Quarantines were implemented on a limited basis and as a last resort when it was no longer possible to conceal what was happening. Such measures were taken only in the large urban centres, where the relatively sophisticated and politically connected populace demanded action from the authorities. Consequently, city-dwellers were less afflicted by the Spanish Flu than those who lived in small, remote places. (Quite the opposite of what we are seeing today.)
The Hungarian countryside was disproportionately ravaged by the pandemic. Most of the fatalities occurred among young people in their 20’s. This group apparently had no resistance to the highly virulent contagion, unlike preceding generations which had been exposed to earlier, more benign strains. In addition, very few of the victims were elderly simply because, in those days, before dramatic advances such as the invention of antibiotics, relatively few people lived long enough to grow old. (Again, quite the opposite of what we are seeing today.)
I did some simple math: My father was ten years old in the fall of 1918. Assuming that his ten older siblings were born at approximately two-year intervals, the six oldest would have been in their 20’s when the Spanish Flu struck the Hungarian countryside with deadly fury in the two months before the war ended on November 11, 1918.
Ergo, my lost uncles must have fallen victim to the Spanish Flu.
Imagine the emotional impact on a young boy of seeing his six big brothers struck down one after the other by a cruel, indiscriminate viral enemy. Two and a half decades later, Béla Rubinstein was to lose his elderly mother, as well as his two sisters, his brothers-and-sisters-in-law, many nieces and nephews, uncles and aunts, and, harshest blow of all, his first wife and two young sons, — this time to an incomparably crueler, diabolically discriminate human enemy.
It is no wonder that he wished to banish his earlier life in Europe from his conscious thoughts.

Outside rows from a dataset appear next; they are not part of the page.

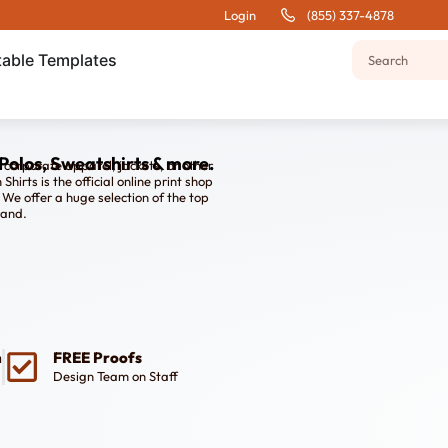
Login
(855) 337-4878
table Templates
Polos, Sweatshirts & more.
, corporate apparel, jackets, or other
irts is the official online print shop
We offer a huge selection of the top
rand.
n
FREE Proofs
Design Team on Staff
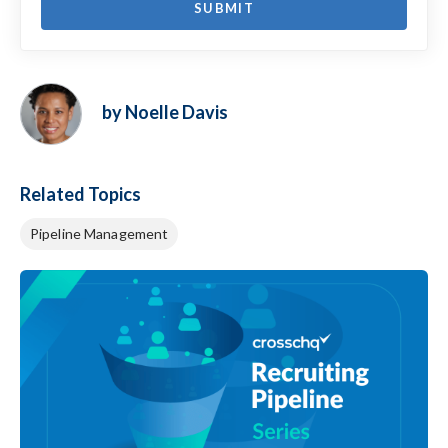
by Noelle Davis
Related Topics
Pipeline Management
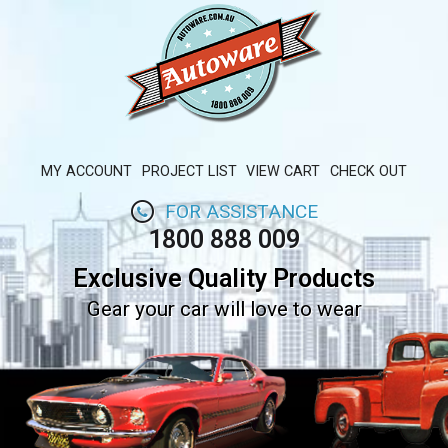
MY ACCOUNT
PROJECT LIST
VIEW CART
CHECK OUT
FOR ASSISTANCE
1800 888 009
Exclusive Quality Products
Gear your car will love to wear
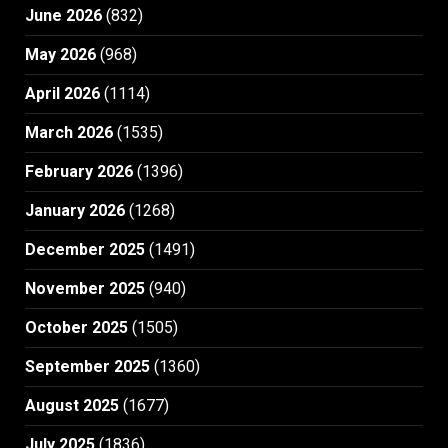
June 2026
(832)
May 2026
(968)
April 2026
(1114)
March 2026
(1535)
February 2026
(1396)
January 2026
(1268)
December 2025
(1491)
November 2025
(940)
October 2025
(1505)
September 2025
(1360)
August 2025
(1677)
July 2025
(1836)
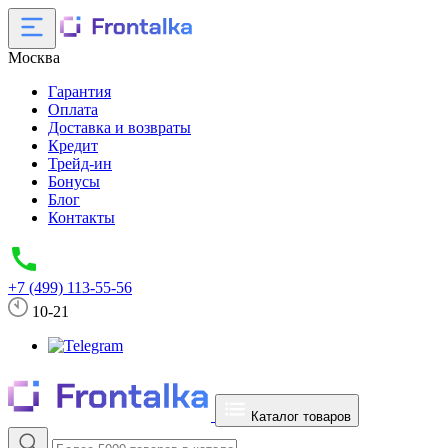
Москва
Гарантия
Оплата
Доставка и возвраты
Кредит
Трейд-ин
Бонусы
Блог
Контакты
+7 (499) 113-55-56
10-21
Каталог товаров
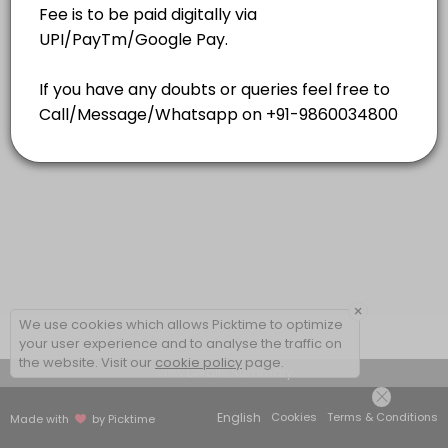
15 mins
×
We use cookies which allows Picktime to optimize
your user experience and to analyse the traffic on
the website. Visit our
cookie policy
page.
View Details Summary
English
Cookies
Terms & Conditions
Made with
by Picktime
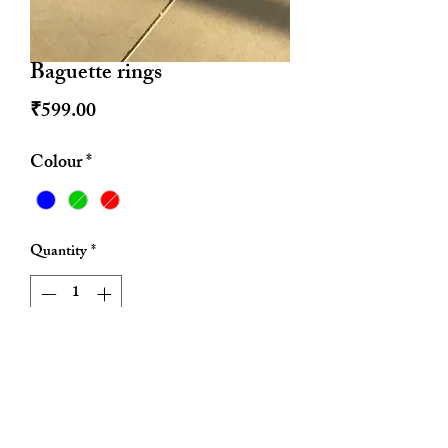
Baguette rings
Price
₹599.00
Colour
*
Quantity
*
Add to Cart
Anti tarnish
Adjustable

The strategy worked very well. By leaving the old world behind, aside from the strong Jewish values imbibed in his parents’ home, my father was able to embrace the present and muster his strength to focus on building a better future for a new family in a new land, free of the demons of the past. He remained until the end a warm, decent, compassionate human being, a successful businessman with a strong philanthropic impulse, who was devoted heart and soul to his family, his community, and his people.